These days, to judge by television, Las Vegas is a clean and wholesome place, characterized by huge swimming pools, family entertainment, and the occasional poker tournament where celebrities get drunk and win money for charity. Sure, people get killed on CSI, but they're almost always brought to justice by Gil Grissom's Photogenic Posse. In this environment, it's good that Mark Burnett has brought The Casino to Fox, because it reminds us all just how sleazy and unpleasant Las Vegas can be.

Don't get me wrong. I love Las Vegas. But there's no denying that even with its attempts to spruce up the place, there's an underlying current of debauchery. And not the fun kind, either. The Casino embraces this and is not afraid to wallow in it. The result, as you might expect, is not particularly enjoyable to watch. But I'm convinced that's not the point.

Allegedly a "reality" show (but I'll talk about that later), The Casino features two guys named Tom and Tim who have bought the Golden Nugget, one of the less interesting casinos in Vegas. It's not even on the strip; it's in that shadowy netherworld known as "Downtown Las Vegas," which I always find to be a disconcerting place to go. On the strip, all you ever see are emblems of tourist-related industries, like cabs and prostitutes. But downtown there are real people going about their daily lives. It's like going to Disneyland and seeing Mickey taking out the trash; it ruins the illusion. But apparently none of the good hotels (or even Circus Circus) was within Tom and Tim's price range, so the Golden Nugget it is.

So far, the theme of the shows has been that Casino Owners Will Do Anything For Rich Idiots. They're always running after morons who look like they're about to lose hundreds of thousands of dollars by not really knowing how to play blackjack. And since that's what happens, I guess I can't call Tim and Tom idiots. I can, however, point out that they're constantly debasing themselves in front of self-styled "moguls" with zebra-print coats, begging them to lose their ostentatiously-flashed wads of cash there instead of at the Mandalay Bay. It doesn't seem like a way of life that would promote a healthy self-image.

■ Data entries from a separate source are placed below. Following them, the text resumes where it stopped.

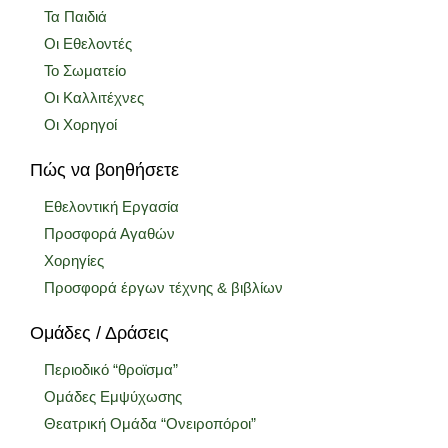
Τα Παιδιά
Οι Εθελοντές
Το Σωματείο
Οι Καλλιτέχνες
Οι Χορηγοί
Πώς να βοηθήσετε
Εθελοντική Εργασία
Προσφορά Αγαθών
Χορηγίες
Προσφορά έργων τέχνης & βιβλίων
Ομάδες / Δράσεις
Περιοδικό “θροϊσμα”
Ομάδες Εμψύχωσης
Θεατρική Ομάδα “Ονειροπόροι”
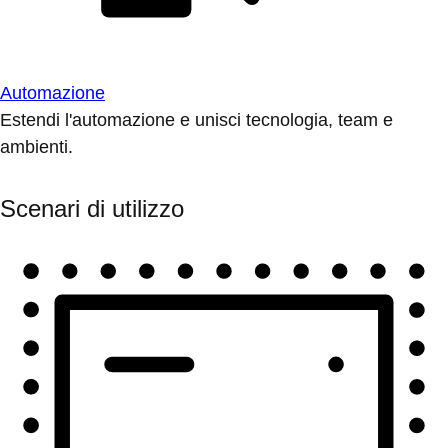
Automazione
Estendi l'automazione e unisci tecnologia, team e
ambienti.
Scenari di utilizzo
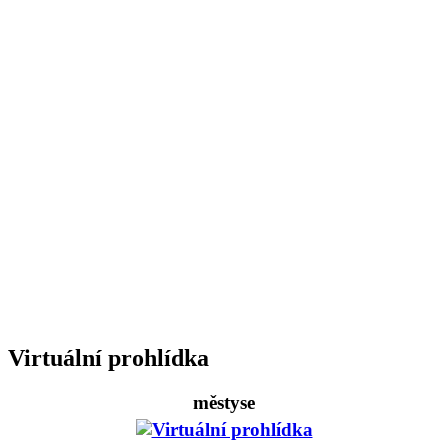
Virtuální prohlídka
městyse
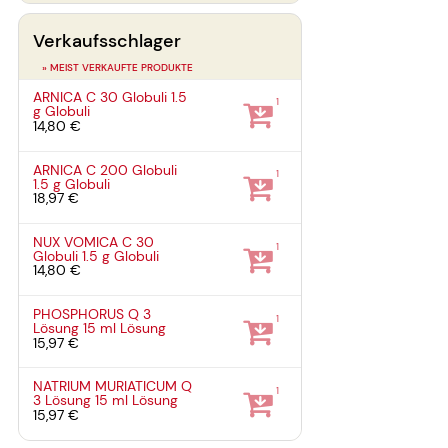
Verkaufsschlager
» MEIST VERKAUFTE PRODUKTE
ARNICA C 30 Globuli
1.5
1
g
Globuli
14,80 €
ARNICA C 200 Globuli
1
1.5 g
Globuli
18,97 €
NUX VOMICA C 30
1
Globuli
1.5 g
Globuli
14,80 €
PHOSPHORUS Q 3
1
Lösung
15 ml
Lösung
15,97 €
NATRIUM MURIATICUM Q
1
3 Lösung
15 ml
Lösung
15,97 €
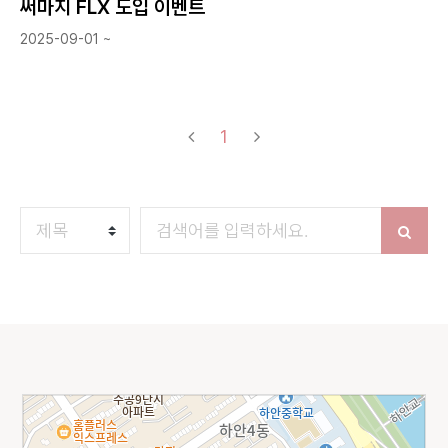
써마지 FLX 도입 이벤트
2025-09-01 ~
(current)
1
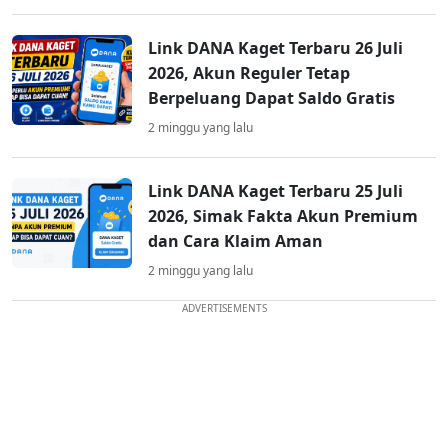
Link DANA Kaget Terbaru 26 Juli
2026, Akun Reguler Tetap
Berpeluang Dapat Saldo Gratis
2 minggu yang lalu
Link DANA Kaget Terbaru 25 Juli
2026, Simak Fakta Akun Premium
dan Cara Klaim Aman
2 minggu yang lalu
ADVERTISEMENTS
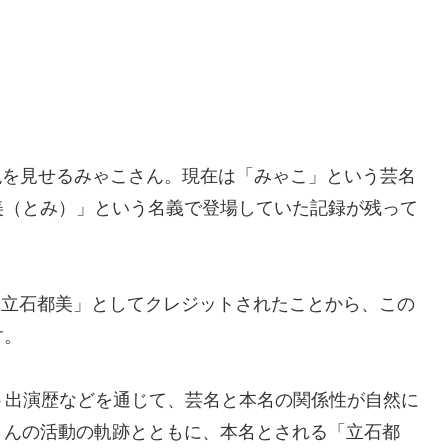
表現を見せるみゃこさん。現在は「みゃこ」という芸名
美（とみ）」という名義で登場していた記録が残って
「立石都美」としてクレジットされたことから、この
す。
ト出演歴などを通じて、芸名と本名の関係性が自然に
さんの活動の軌跡とともに、本名とされる「立石都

Another theme of the show is that Sex Is Disgusting. Maybe it's just Vegas Sex they're talking about, but when you've got a man, his wife, and their girlfriend out trolling the casinos for couples to add to their sex party, it's amazing how uncomfortable and weird a simple orgy can look. And that's not even mentioning the frat boys who peer-pressured their probably-gay pal into licking whipped cream off a hooker. Or the "professional gambler" who took a transvestite back to his room and probably didn't realize she was a man.

At this point, you're probably wondering why I'm putting so many things in sarcastic quotes. I've given the punctuational stink-eye to "reality", "mogul", and "professional gambler", and that's only because I've been restraining myself. See, although The Casino is billed as a reality show, every scene is very obviously staged. I wouldn't go so far as to say it's "scripted" (because that would imply that someone sat down and wrote this terribly unconvincing dialogue) but there is not a single scene where it isn't obvious that a PA told the terrible lounge singer what to say or where Tom and Tim have been coached on what this episode's Manufactured Conflict is.

So, you might be asking, given that it's a terribly-made show, full of unpleasant and unconvincing people, is it worth watching? Well, I don't know. The only fun part of it is if you can find someone else who watches it so you can talk about how weird a show it is. But if there's no one saying "I know! And what's with the opening credit sequence, huh? What is that supposed to be?" then you're just sitting there fidgeting and hoping that someone makes it out of the show with their souls intact. It's probably a moot point, because I can't picture this atrocity lasting more than two or three more episodes. You might want to watch it once just so you can tell your grandchildren about the time you knew civilization was doomed.